AI Stability Introduces Stable Video Diffusion Models in Research Preview

AI

Stability AI Releases Stable Video Diffusion
As OpenAI celebrates the return of Sam Altman, its rivals are upping the ante in the AI race. Following Anthropic’s release of Claude 2.1 and Adobe’s reported acquisition of Rephrase.ai, Stability AI has announced the release of Stable Video Diffusion to mark its entry into the video generation space.

Stable Video Diffusion includes two state-of-the-art AI models, SVD and SVD-XT, designed to produce high-quality outputs, matching or surpassing the performance of other AI video generators available for research purposes. The company has open-sourced the image-to-video models as part of its research preview and plans to use user feedback for further refinement.

SVD and SVD-XT are latent diffusion models that take in a still image as a conditioning frame and generate 576×1024 video from it. Both models produce content at speeds between three to 30 frames per second, with the output lasting just up to four seconds. The SVD model produces 14 frames from stills, while the latter goes up to 25.

The company trained the base model on a large, systematically curated video dataset and then fine-tuned it on a smaller, high-quality dataset. Stability AI used publicly available research datasets for training and fine-tuning, although the exact source remains unclear.

Furthermore, the company detailed in a whitepaper that this model could serve as a base to fine-tune a diffusion model capable of multi-view synthesis, enabling it to generate multiple consistent views of an object using just a single still image.

While external evaluations found SVD outputs to be of high quality, Stability AI acknowledged that the models are far from perfect and plan to refine them, rule out their present gaps, and introduce new features for commercial applications. The company remains focused on open investigation of the models to address more issues and facilitate safe deployment in the future.

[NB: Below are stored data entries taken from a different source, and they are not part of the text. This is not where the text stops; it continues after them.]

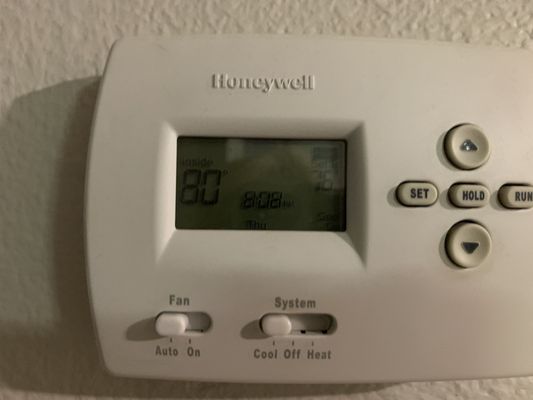 Where is `fan slide button`? The height and width of the screenshot is (400, 533). fan slide button is located at coordinates (167, 328). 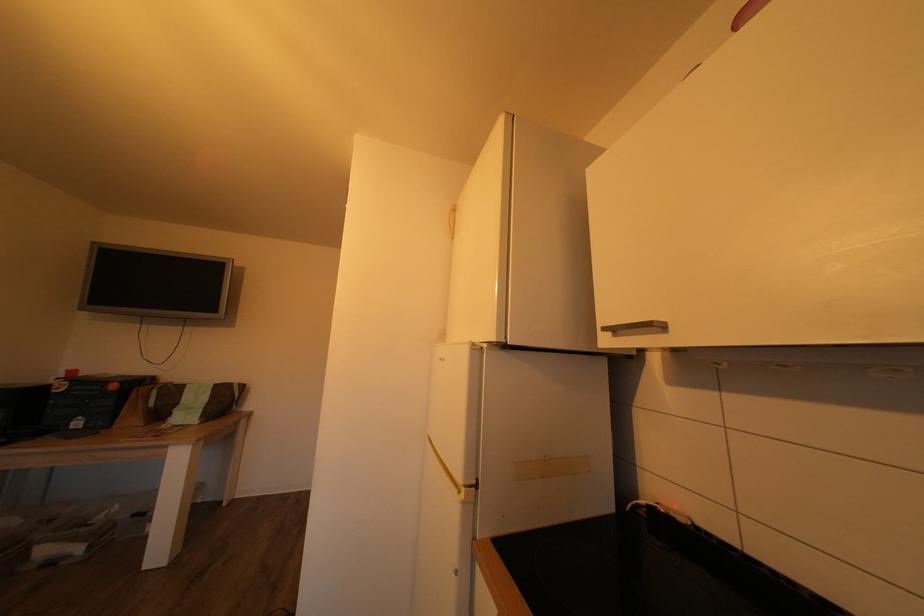 This screenshot has width=924, height=616. Describe the element at coordinates (636, 328) in the screenshot. I see `the silver cabinet handle` at that location. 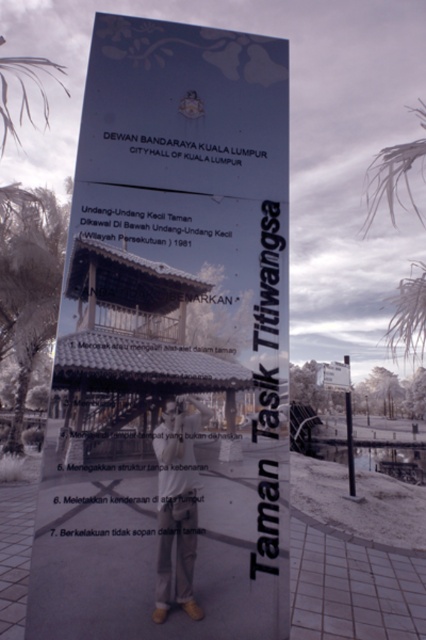 You are standing in front of the signboard and want to read both the transparent plastic sign at center and the white frosty palm tree at upper right. Which one is located higher up?

The transparent plastic sign at center is located higher up than the white frosty palm tree at upper right. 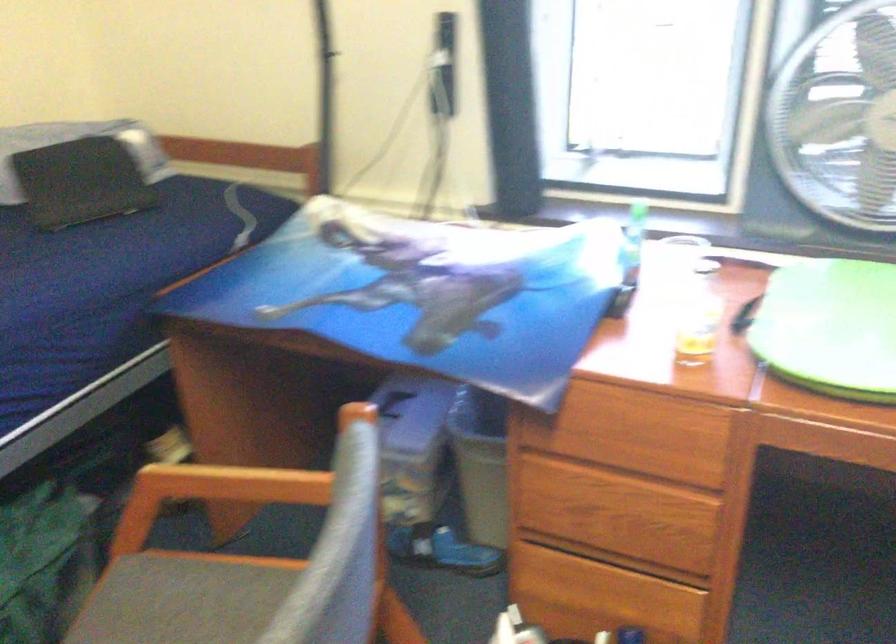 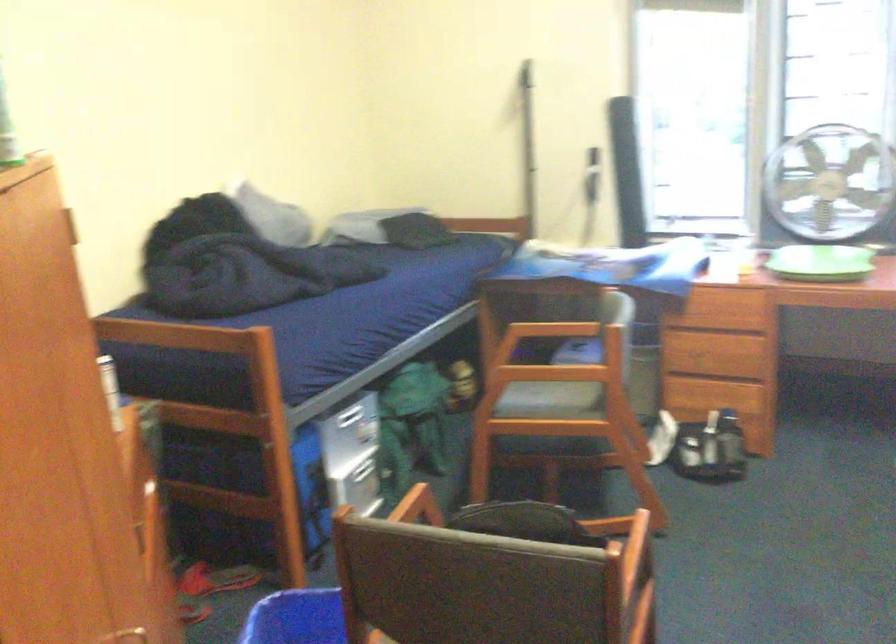 Question: The images are taken continuously from a first-person perspective. In which direction are you moving?

Choices:
 (A) Left
 (B) Right
 (C) Forward
 (D) Backward

Answer: (D)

To get started with the new open-source Stable Video Diffusion models, users can find the code on the company’s GitHub repository and the weights required to run the model locally on its Hugging Face page. The company has specified allowed and excluded applications for usage, which currently permits applications in design, educational, and creative tools, but restricts the generation of “true representations of people or events”.

Stability AI’s release of Stable Video Diffusion underscores the company’s commitment to expanding the possibilities of AI-driven video generation and its dedication to achieving high-quality results for commercial and creative applications.